Gezielte Investitionen in die eigene Sicherheit werden daher zu einer immer größer werdenden Notwendigkeit. Allzu oft handeln Unternehmen jedoch erst, wenn bereits dunkle Wolken am Horizont des Cyber-Raums aufziehen. Um sich langfristig aus Schwierigkeiten herauszuhalten, ist es notwendig, Risikomanagementfähigkeiten proaktiv in der Organisation zu verankern. Eine klare Haltung in diesen Belangen führt nicht nur zu einem ruhigeren Puls bei den Verantwortlichen, sondern kann auch bewirken, dass unterschiedlichste Stakeholder von der Notwendigkeit des Risikomanagements überzeugt und mit an Bord geholt werden.

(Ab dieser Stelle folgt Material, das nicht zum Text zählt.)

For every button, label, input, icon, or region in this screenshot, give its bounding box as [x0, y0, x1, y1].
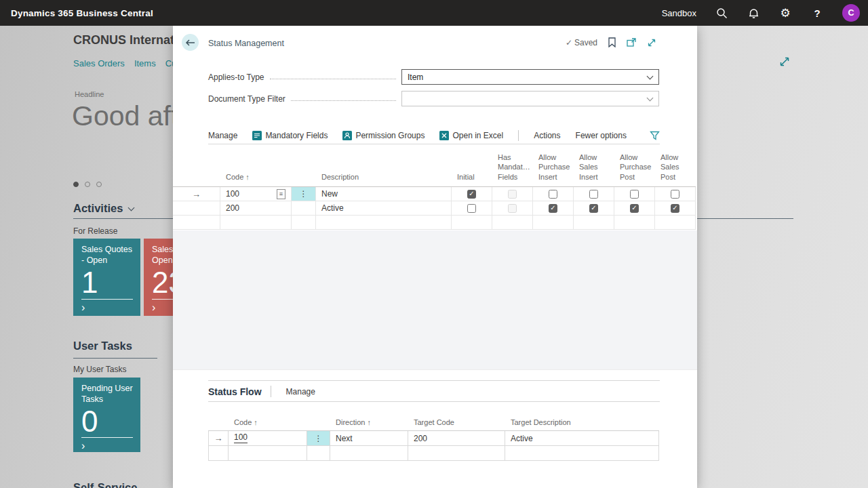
open-in-excel-action[interactable]: Open in Excel: [439, 131, 503, 140]
checkbox[interactable]: [630, 190, 639, 199]
column-header-code[interactable]: Code ↑: [229, 418, 307, 430]
fewer-options-button[interactable]: Fewer options: [576, 131, 627, 140]
code-cell[interactable]: 100: [229, 431, 307, 445]
my-user-tasks-label: My User Tasks: [73, 365, 126, 374]
code-cell[interactable]: 100: [220, 187, 292, 201]
checkbox[interactable]: [549, 204, 557, 213]
allow-purchase-insert-cell: [533, 216, 574, 229]
avatar[interactable]: C: [842, 4, 860, 22]
description-cell[interactable]: New: [316, 187, 452, 201]
target-description-cell[interactable]: [505, 446, 659, 460]
row-options-cell: [307, 446, 330, 460]
greeting-headline: Good aft: [72, 100, 178, 132]
permission-groups-action[interactable]: Permission Groups: [342, 131, 425, 140]
tile-value: 0: [81, 406, 133, 437]
status-flow-title: Status Flow: [208, 386, 262, 397]
settings-icon[interactable]: [778, 6, 792, 20]
target-description-cell[interactable]: Active: [505, 431, 659, 445]
checkbox[interactable]: [589, 204, 598, 213]
actions-menu[interactable]: Actions: [534, 131, 560, 140]
column-header-allow-sales-insert[interactable]: Allow Sales Insert: [574, 152, 614, 186]
nav-sales-orders[interactable]: Sales Orders: [73, 58, 125, 68]
dotted-leader: [291, 92, 396, 101]
activities-title: Activities: [73, 202, 123, 215]
list-toolbar: Manage Mandatory Fields Permission Group…: [208, 129, 660, 144]
expand-widget-icon[interactable]: [778, 56, 791, 68]
column-header-direction[interactable]: Direction ↑: [330, 418, 408, 430]
column-header-indicator: [208, 426, 229, 430]
manage-menu[interactable]: Manage: [208, 131, 237, 140]
column-header-allow-sales-post[interactable]: Allow Sales Post: [655, 152, 696, 186]
checkbox[interactable]: [589, 190, 598, 199]
saved-label: Saved: [574, 38, 597, 47]
active-row-indicator: [173, 187, 220, 201]
chevron-down-icon: [647, 95, 654, 102]
applies-to-type-select[interactable]: Item: [401, 69, 659, 85]
column-header-target-code[interactable]: Target Code: [408, 418, 505, 430]
direction-cell[interactable]: [330, 446, 408, 460]
chevron-down-icon: [128, 204, 135, 211]
column-header-allow-purchase-insert[interactable]: Allow Purchase Insert: [533, 152, 574, 186]
row-options-button[interactable]: [307, 431, 330, 445]
code-cell[interactable]: [220, 216, 292, 229]
carousel-dot-1[interactable]: [73, 182, 79, 187]
document-type-filter-select[interactable]: [401, 91, 659, 106]
headline-carousel-dots: [73, 182, 102, 187]
tile-sales-quotes-open[interactable]: Sales Quotes - Open 1 ›: [73, 239, 140, 316]
open-in-new-window-icon[interactable]: [627, 38, 636, 47]
search-icon[interactable]: [715, 6, 728, 20]
carousel-dot-2[interactable]: [85, 182, 90, 187]
checkbox: [508, 190, 517, 199]
back-button[interactable]: [182, 34, 199, 51]
self-service-section-header[interactable]: Self-Service: [73, 481, 137, 488]
column-header-has-mandatory-fields[interactable]: Has Mandat… Fields: [492, 152, 533, 186]
bookmark-icon[interactable]: [608, 37, 616, 47]
description-cell[interactable]: Active: [316, 201, 452, 215]
save-status: ✓ Saved: [566, 38, 597, 47]
excel-icon: [439, 131, 449, 140]
allow-purchase-insert-cell: [533, 187, 574, 201]
screen: Dynamics 365 Business Central Sandbox ? …: [0, 0, 868, 488]
topbar: Dynamics 365 Business Central Sandbox ? …: [0, 0, 868, 26]
column-header-description[interactable]: Description: [316, 172, 452, 186]
nav-items[interactable]: Items: [134, 58, 156, 68]
notifications-icon[interactable]: [747, 6, 760, 20]
column-header-target-description[interactable]: Target Description: [505, 418, 659, 430]
description-cell[interactable]: [316, 216, 452, 229]
checkbox[interactable]: [630, 204, 639, 213]
target-code-cell[interactable]: [408, 446, 505, 460]
allow-purchase-post-cell: [614, 216, 655, 229]
allow-sales-post-cell: [655, 201, 696, 215]
active-row-indicator: [208, 431, 229, 445]
user-tasks-section-header[interactable]: User Tasks: [73, 340, 132, 352]
filter-icon[interactable]: [650, 131, 660, 140]
column-header-code[interactable]: Code ↑: [220, 172, 292, 186]
help-icon[interactable]: ?: [810, 6, 824, 20]
checkbox[interactable]: [549, 190, 557, 199]
column-header-allow-purchase-post[interactable]: Allow Purchase Post: [614, 152, 655, 186]
has-mandatory-fields-cell: [492, 187, 533, 201]
status-flow-underline: [208, 401, 660, 402]
chevron-down-icon: [647, 73, 654, 80]
column-header-initial[interactable]: Initial: [452, 172, 492, 186]
expand-dialog-icon[interactable]: [647, 38, 656, 47]
direction-cell[interactable]: Next: [330, 431, 408, 445]
assist-edit-icon[interactable]: [277, 189, 285, 199]
checkbox[interactable]: [671, 190, 679, 199]
carousel-dot-3[interactable]: [96, 182, 102, 187]
checkbox[interactable]: [467, 190, 476, 199]
code-cell[interactable]: [229, 446, 307, 460]
activities-section-header[interactable]: Activities: [73, 202, 134, 215]
row-options-cell[interactable]: [292, 201, 316, 215]
status-flow-manage-menu[interactable]: Manage: [286, 387, 315, 396]
tile-value: 1: [81, 267, 133, 298]
mandatory-fields-icon: [252, 131, 262, 140]
code-cell[interactable]: 200: [220, 201, 292, 215]
tile-pending-user-tasks[interactable]: Pending User Tasks 0 ›: [73, 378, 140, 452]
checkbox[interactable]: [671, 204, 679, 213]
mandatory-fields-action[interactable]: Mandatory Fields: [252, 131, 328, 140]
row-options-button[interactable]: [292, 187, 316, 201]
target-code-cell[interactable]: 200: [408, 431, 505, 445]
tile-label: Pending User Tasks: [81, 384, 133, 405]
checkbox[interactable]: [467, 204, 476, 213]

Zwei unterschiedliche Herangehensweisen – ein Ziel
NIST 800-39 und ISO27005 sind vielen ein Begriff, dahinter verstecken sich jedoch unterschiedliche Prinzipien und Prozesse hinsichtlich des Managements von Cyber-Risiken. Während Ersteres einen iterativen Prozess für das Management eines einzelnen Risikos vorgibt und sich am besten für die Bewertung eines Risikos nach dem anderen eignet, beschreibt Zweiteres das Risikomanagement einzelner Systeme im Kontext eines System-Development-Life-Cycle-(SDLC-)Prozesses. Die Entscheidungsfindung beim Aufbau neuer Systeme findet hierbei anhand definierter Kontrollanforderungen statt.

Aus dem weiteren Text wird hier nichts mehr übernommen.